Stimulation of Wnt/ß-Catenin pathway in human CD8⁺ T lymphocytes from blood and lung tumors leads to a shared young/memory phenotype

Cancer can be treated by adoptive cell transfer (ACT) of T lymphocytes. However, how to optimally raise human T cells to a differentiation state allowing the best persistence in ACT is a challenge. It is possible to differentiate mouse CD8⁺ T cells towards stem cell-like memory (T_SCM) phenotype upon TCR stimulation with Wnt/ß-catenin pathway activation. Here, we evaluated if T_SCM can be obtained from human mature CD8⁺ T cells following TCR and Wnt/ß-catenin activation through treatment with the chemical agent 4,6-disubstituted pyrrolopyrimidine (TWS119), which inhibits the glycogen synthase kinase-3β (GSK-3β), key inhibitor of the Wnt pathway.
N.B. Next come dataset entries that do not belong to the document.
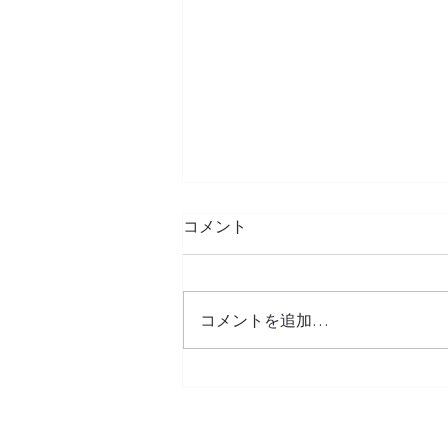
コメント
コメントを追加…
自社配送と外注配送のコス
ト・リスク比較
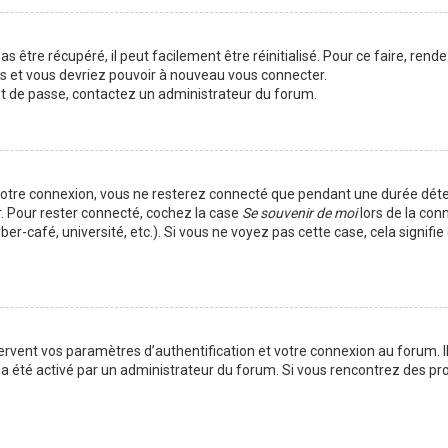
 être récupéré, il peut facilement être réinitialisé. Pour ce faire, rend
es et vous devriez pouvoir à nouveau vous connecter.
mot de passe, contactez un administrateur du forum.
votre connexion, vous ne resterez connecté que pendant une durée déte
r. Pour rester connecté, cochez la case
Se souvenir de moi
lors de la con
er-café, université, etc.). Si vous ne voyez pas cette case, cela signif
vent vos paramètres d’authentification et votre connexion au forum. Ils
la a été activé par un administrateur du forum. Si vous rencontrez des 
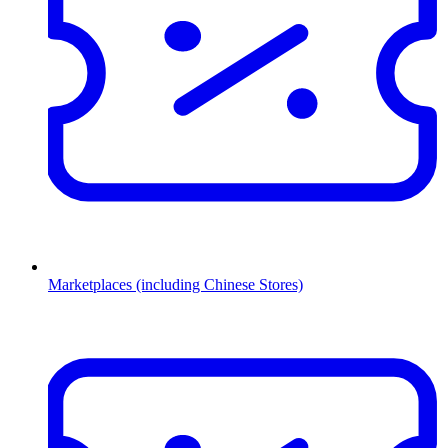
Marketplaces (including Chinese Stores)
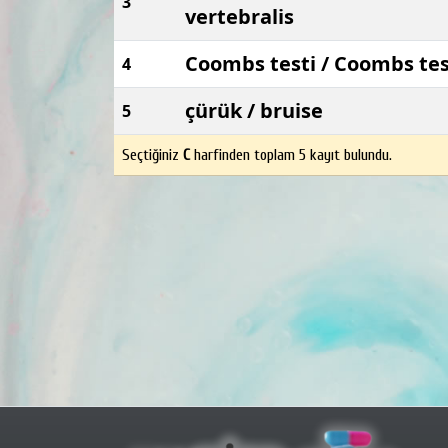
3
vertebralis
Coombs testi / Coombs te
4
çürük / bruise
5
Seçtiğiniz
C
harfinden toplam 5 kayıt bulundu.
Human CD8⁺ T cells isolated from peripheral blood or tumor-infiltrating lymphocytes (TIL), and treated with TWS119 gave rise to CD62L⁺CD45RA⁺ cells, indicative of early differentiated stage, also expressing CD127 which is normally found on memory cells, and CD133, an hematopoietic stem cell marker. T_SCM cells raised from either TIL or blood secreted numerous inflammatory mediators, but in lower amounts than those measured without TWS119. Finally, generated T_SCM CD8⁺ T cells expressed elevated Bcl-2 and no detectable caspase-3 activity, suggesting increased persistence. Our data support a role for Wnt/ß-catenin pathway in promoting the T_SCM subset in human CD8⁺ T cells from TIL and the periphery, which are relevant for ACT.